At NIF we try to mix it up. Instead of bringing you the top databases this month, we thought that this may be of more interest.
A heart-felt congratulations to the most annotated papers of all time! It is sort of like being the most cited, but it is more like being the most useful.
The winners are clearly publications about databases, congratulations to InterPro and Protein Data Bank, the Gene Ontology itself, and also complete genomes for various organisms. The black horse in the race asks “How many drug targets are there?” and the answer appears to be at least 7000. Heyndrickx and Vandepoele may have the most citations per human being because they wrote the only paper on this list with only 2 authors, most of the rest dilute their citations by an order of magnitude.
In any case, we thought that this would be a fun set of data to look at.
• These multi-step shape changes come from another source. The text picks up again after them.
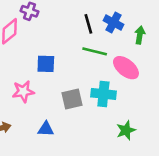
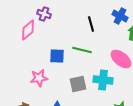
blue cross: (113, 23) -> (120, 16), moved
green line: (95, 51) -> (82, 50), moved

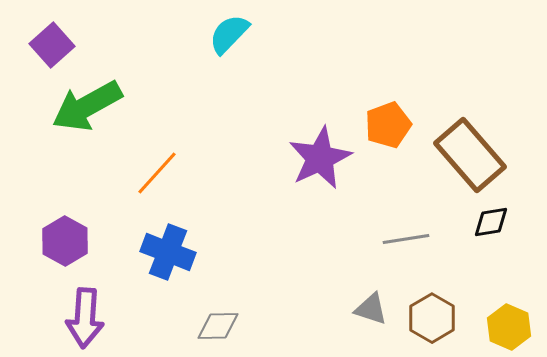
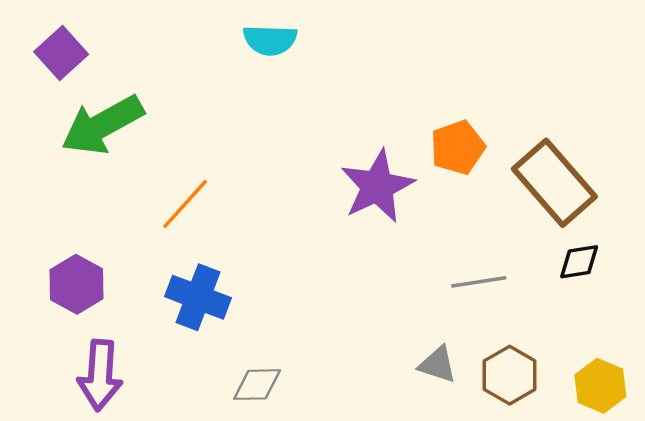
cyan semicircle: (229, 34) -> (270, 40), turned -132

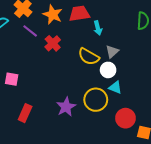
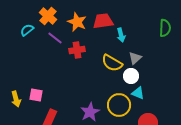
red cross: (53, 43) -> (77, 50), turned 35
pink square: (12, 79) -> (36, 95), moved

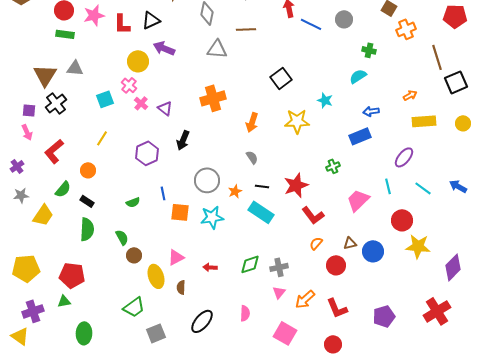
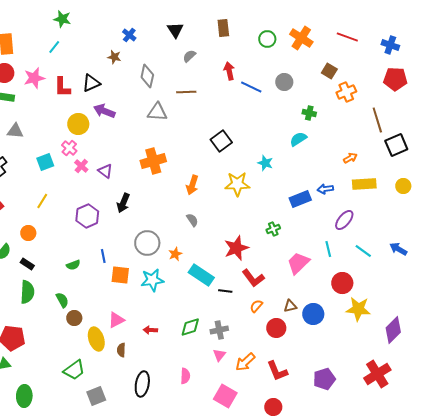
blue arrow: (371, 111) -> (325, 189), moved
black line: (262, 186) -> (225, 291), moved
black ellipse: (202, 321) -> (142, 384), turned -30

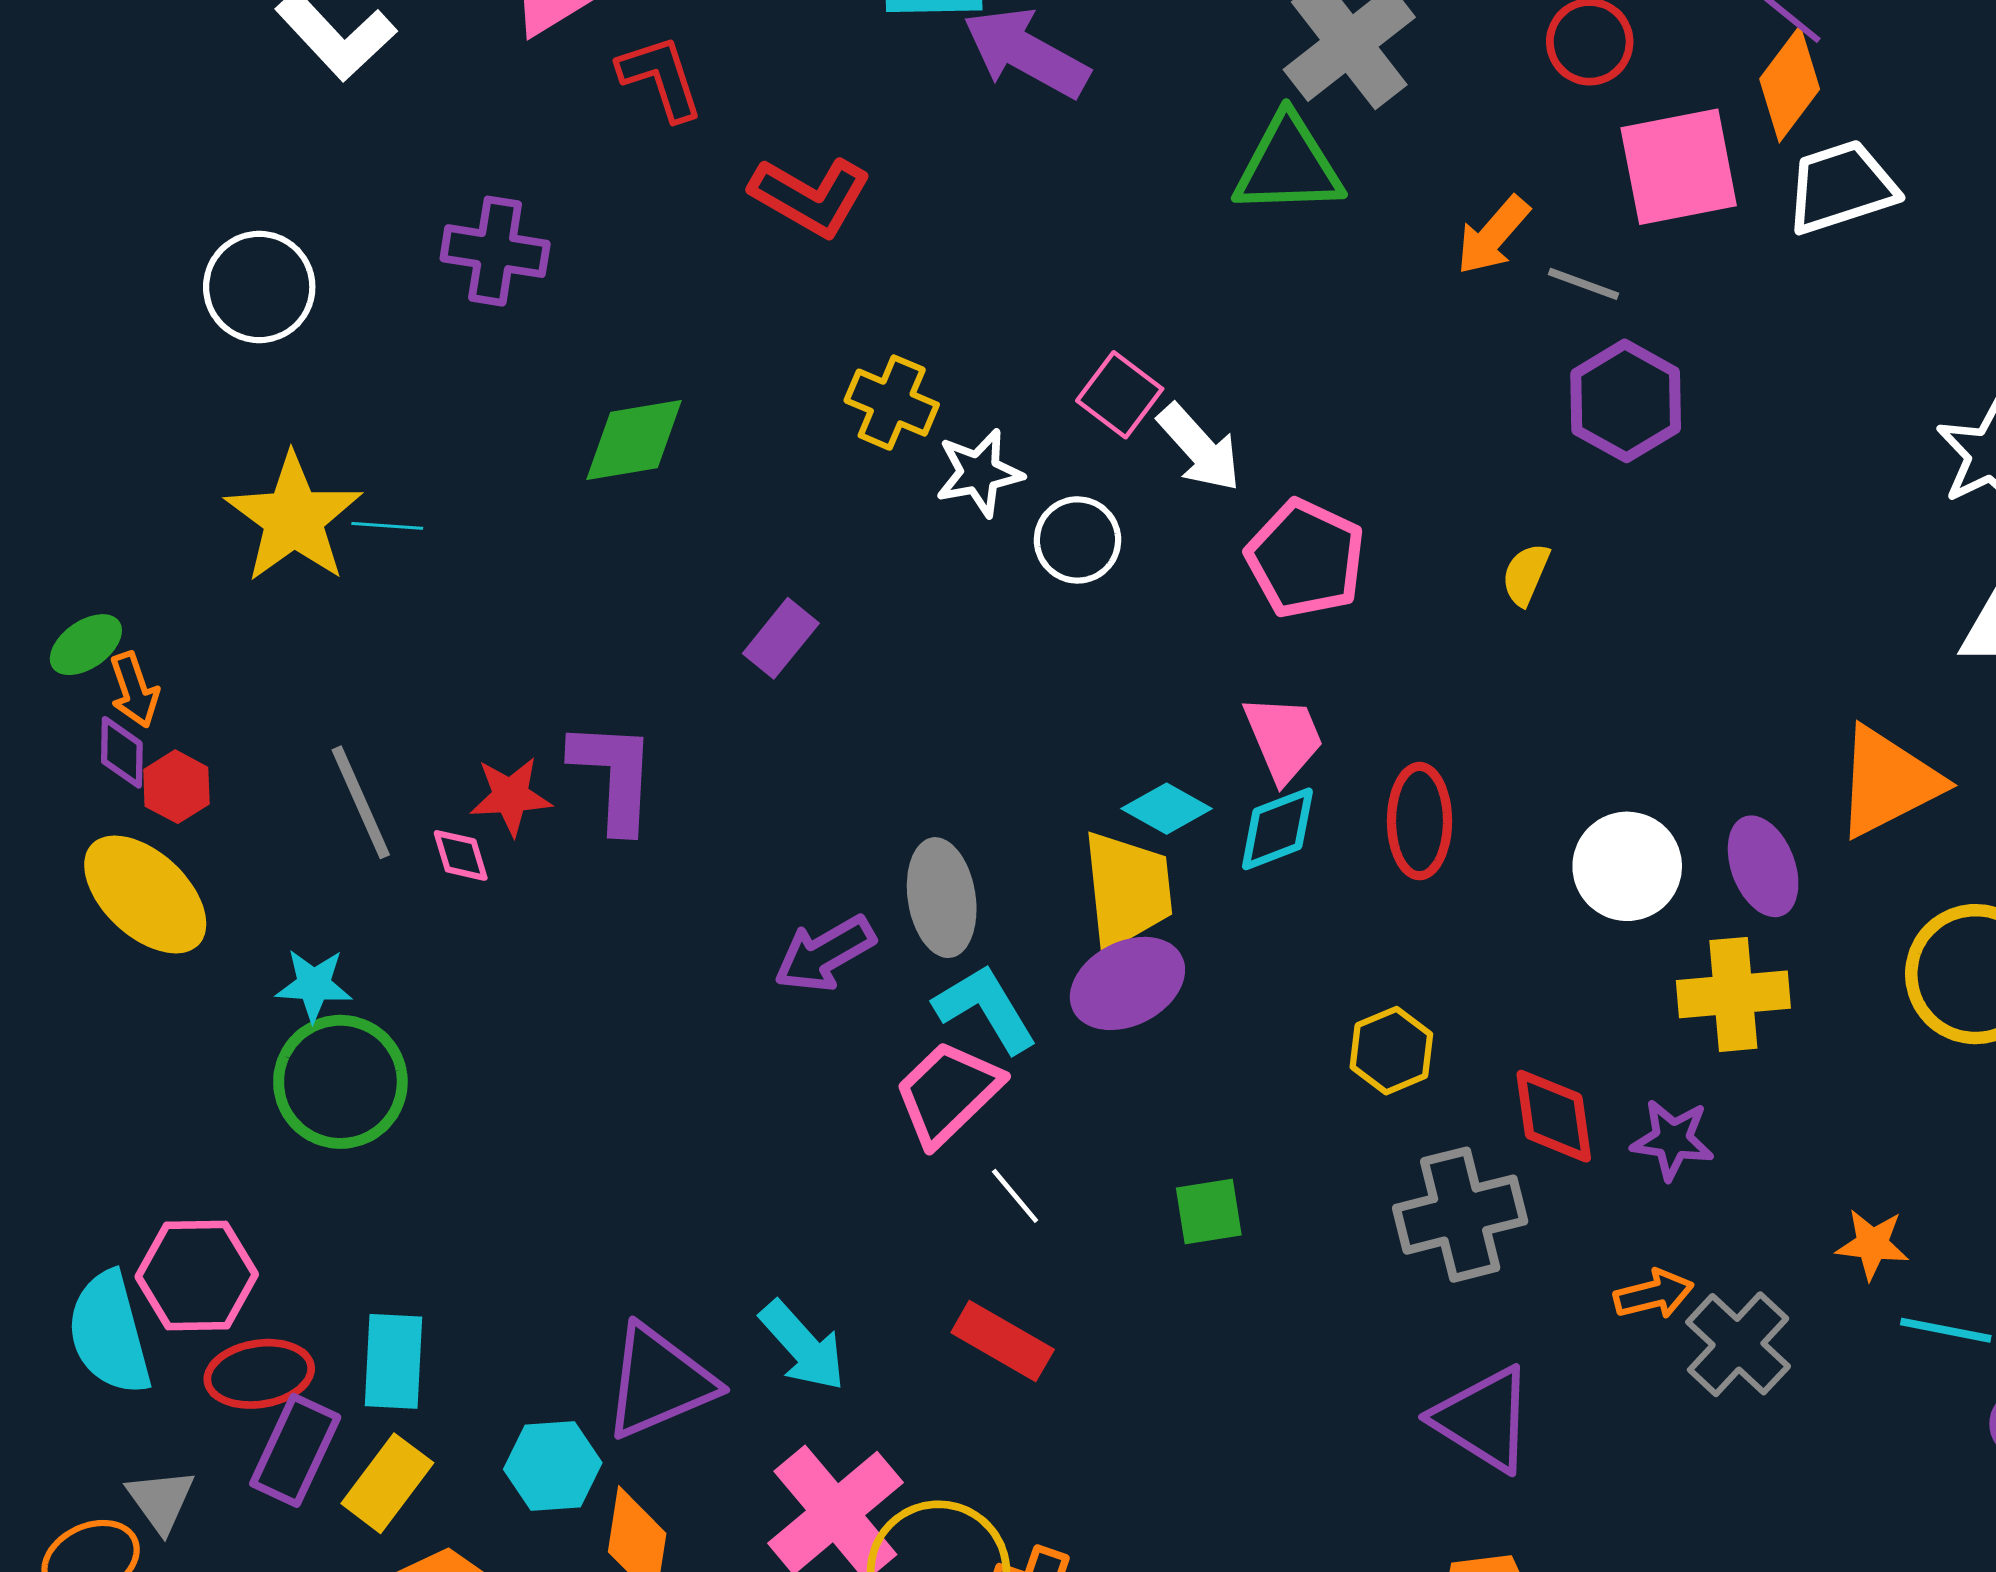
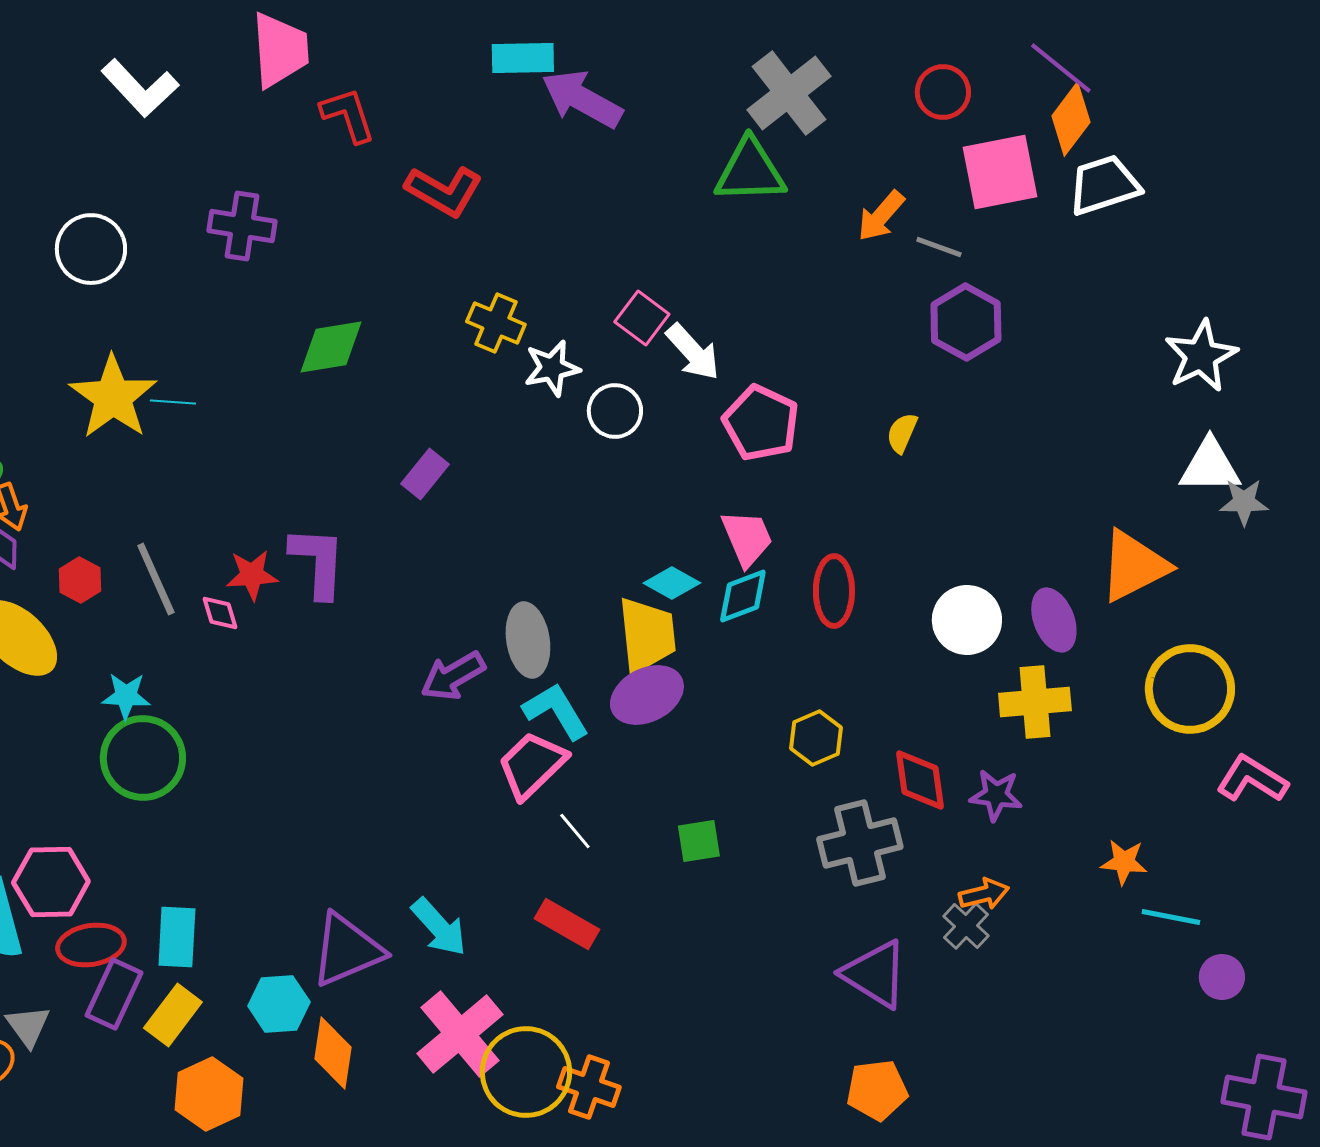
red hexagon: (176, 787) -> (80, 580), moved
gray cross: (1738, 1344) -> (966, 926), moved, size x0.7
* Mulder et al The InterPro Database 2003 cited 49030 times
* Camon et al The Gene Ontology Annotation (GOA) project: implementation of GO in SWISS-PROT, TrEMBL, and InterPro 2003 cited 49030 times
* Heyndrickx and Vandepoele Systematic identification of functional plant modules through the integration of complementary data sources 2012 cited 37987 times
* Matsuyama et al ORFeome cloning and global analysis of protein localization in the fission yeast Schizosaccharomyces pombe 2006 cited 14156 times
* Barbe et al Toward a confocal subcellular atlas of the human proteome 2008 cited 9574 times
* Simmer et al Genome-wide RNAi of C elegans using the hypersensitive rrf-3 strain reveals novel gene functions 2003 cited 8249 times
* Heidelberg et al DNA sequence of both chromosomes of the cholera pathogen Vibrio cholerae 2000 cited 8192 times
* Imming et al Drugs, their targets and the nature and number of drug targets 2006 cited 7742 times
* Overington et al How many drug targets are there? 2006 cited 7664 times
* Gibbs et al Rat Genome Sequencing Project Consortium. Genome sequence of the Brown Norway rat yields insights into mammalian evolution 2004 cited 7594 times
* Berman et al The Protein Data Bank 2000 cited 7107 times
* Ceron et al Large-scale RNAi screens identify novel genes that interact with the C elegans retinoblastoma pathway as well as splicing-related components with synMuv B activity 2007 cited 6691 times
* Moran et al Genome sequence of Silicibacter pomeroyi reveals adaptations to the marine environment 2004 cited 6389 times
* Read et al The genome sequence of Bacillus anthracis Ames and comparison to closely related bacteria 2003 cited 6155 times
* Young et al Odorant receptor expressed sequence tags demonstrate olfactory expression of over 400 genes, extensive alternate splicing and unequal expression levels 2003 cited 5935 times
* Buell et al The complete genome sequence of the Arabidopsis and tomato pathogen Pseudomonas syringae pv tomato DC3000 2003 cited 5518 times
* Heidelberg et al Genome sequence of the dissimilatory metal ion-reducing bacterium Shewanella oneidensis 2002 cited 5183 times
* Methé et al Genome of Geobacter sulfurreducens: metal reduction in subsurface environments 2003 cited 4084 times
* Nelson et al Whole genome comparisons of serotype 4b and 1/2a strains of the food-borne pathogen Listeria monocytogenes reveal new insights into the core genome components of this species 2004 cited 3881 times
* Ward et al Genomic insights into methanotrophy: the complete genome sequence of Methylococcus capsulatus (Bath) 2004 cited 3877 times
The data are composed of annotations aggregated from over 40 individual databases and the Gene Ontology Consortium. For a complete and current list of databases included please see the NIF annotations information page, and to see a complete list of current annotations see the NIF annotations complete data set.
Note, these numbers are accurate for July 20th, 2013, but may change as data are added.